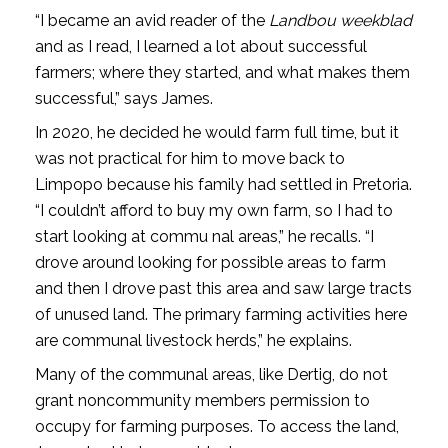
“I became an avid reader of the
Landbou­ weekblad
and as I read, I learned a lot about successful
farmers; where they started, and what makes them
successful,” says James.
In 2020, he decided he would farm full­ time, but it
was not practical for him to move back to
Limpopo because his family had settled in Pretoria.
“I couldn’t afford to buy my own farm, so I had to
start looking at commu­ nal areas,” he recalls. “I
drove around looking for possible areas to farm
and then I drove past this area and saw large tracts
of unused land. The primary farming activities here
are communal livestock herds,” he explains.
Many of the communal areas, like Dertig, do not
grant non­community members permission to
occupy for farming purposes. To access the land,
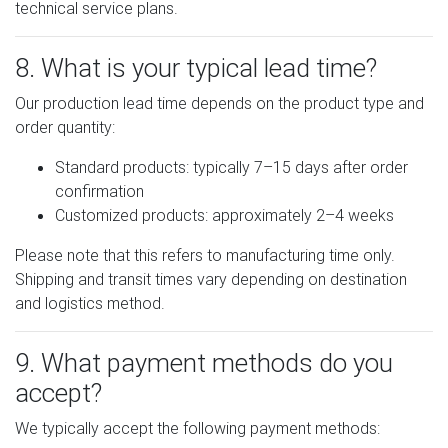
technical service plans.
8. What is your typical lead time?
Our production lead time depends on the product type and
order quantity:
Standard products: typically 7–15 days after order
confirmation
Customized products: approximately 2–4 weeks
Please note that this refers to manufacturing time only.
Shipping and transit times vary depending on destination
and logistics method.
9. What payment methods do you
accept?
We typically accept the following payment methods:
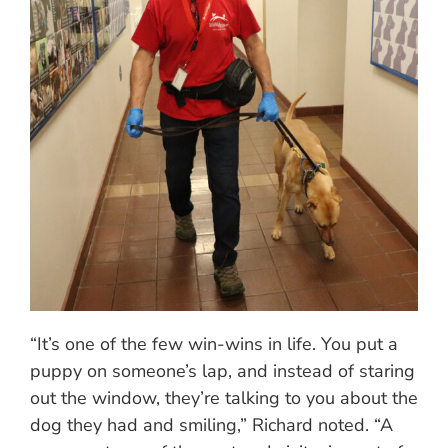
“It’s one of the few win-wins in life. You put a
puppy on someone’s lap, and instead of staring
out the window, they’re talking to you about the
dog they had and smiling,” Richard noted. “A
═══
§ **THE PROBLEM**
Make an exact copy of the listing above. Its pictures are not needed.

§ **OUTPUT OF THE EXERCISE**
“I became an avid reader of the
Landbou­ weekblad
and as I read, I learned a lot about successful
farmers; where they started, and what makes them
successful,” says James.
In 2020, he decided he would farm full­ time, but it
was not practical for him to move back to
Limpopo because his family had settled in Pretoria.
“I couldn’t afford to buy my own farm, so I had to
start looking at commu­ nal areas,” he recalls. “I
drove around looking for possible areas to farm
and then I drove past this area and saw large tracts
of unused land. The primary farming activities here
are communal livestock herds,” he explains.
Many of the communal areas, like Dertig, do not
grant non­community members permission to
occupy for farming purposes. To access the land,
technical service plans.
8. What is your typical lead time?
Our production lead time depends on the product type and
order quantity:
Standard products: typically 7–15 days after order
confirmation
Customized products: approximately 2–4 weeks
Please note that this refers to manufacturing time only.
Shipping and transit times vary depending on destination
and logistics method.
9. What payment methods do you
accept?
We typically accept the following payment methods:
“It’s one of the few win-wins in life. You put a
puppy on someone’s lap, and instead of staring
out the window, they’re talking to you about the
dog they had and smiling,” Richard noted. “A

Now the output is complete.